• [Problem to work on] This exercise asks for every line of the material that contains the word "тиск".

──────── Task data ────────

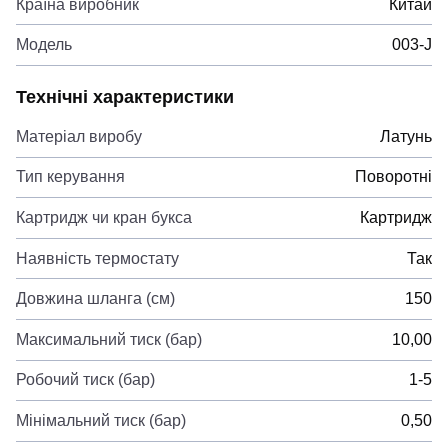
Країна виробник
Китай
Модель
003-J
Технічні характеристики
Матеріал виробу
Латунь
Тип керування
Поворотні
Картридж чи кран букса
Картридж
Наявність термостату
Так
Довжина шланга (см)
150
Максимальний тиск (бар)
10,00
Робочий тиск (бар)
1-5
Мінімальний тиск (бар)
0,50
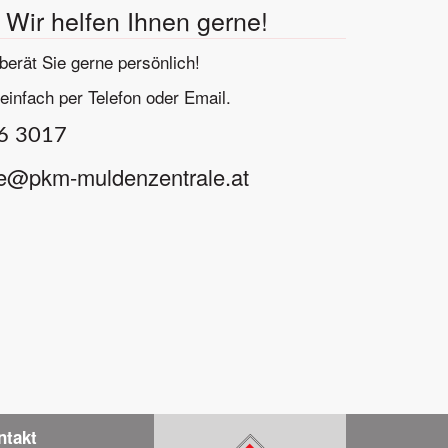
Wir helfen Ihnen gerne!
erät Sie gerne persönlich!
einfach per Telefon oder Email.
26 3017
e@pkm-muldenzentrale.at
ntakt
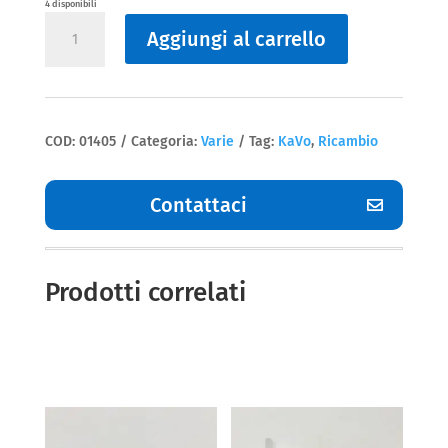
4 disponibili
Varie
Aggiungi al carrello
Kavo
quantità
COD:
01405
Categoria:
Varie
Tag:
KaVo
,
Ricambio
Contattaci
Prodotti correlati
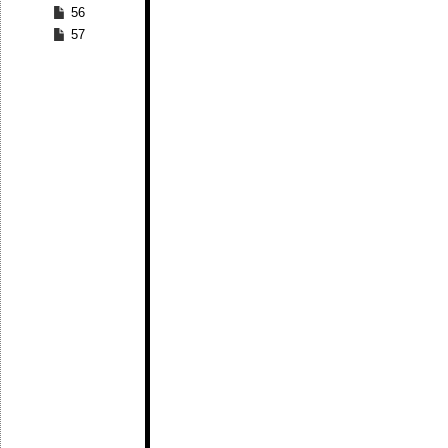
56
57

────────
──────── Task data ────────

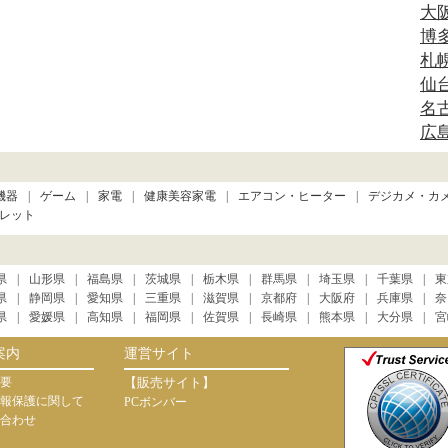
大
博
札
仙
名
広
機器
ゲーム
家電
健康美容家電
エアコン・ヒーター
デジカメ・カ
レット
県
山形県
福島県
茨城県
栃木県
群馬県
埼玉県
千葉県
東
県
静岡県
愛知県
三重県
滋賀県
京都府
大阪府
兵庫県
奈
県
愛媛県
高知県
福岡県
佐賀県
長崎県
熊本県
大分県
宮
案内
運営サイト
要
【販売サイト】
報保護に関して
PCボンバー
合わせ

────────
──────── Task data ────────

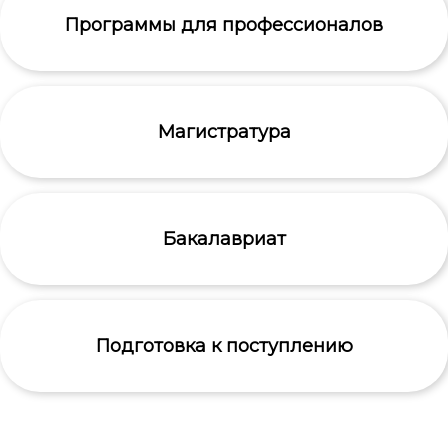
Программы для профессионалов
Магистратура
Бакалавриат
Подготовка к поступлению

────────

• [Answer section]
Максимальний тиск (бар)
Робочий тиск (бар)
Мінімальний тиск (бар)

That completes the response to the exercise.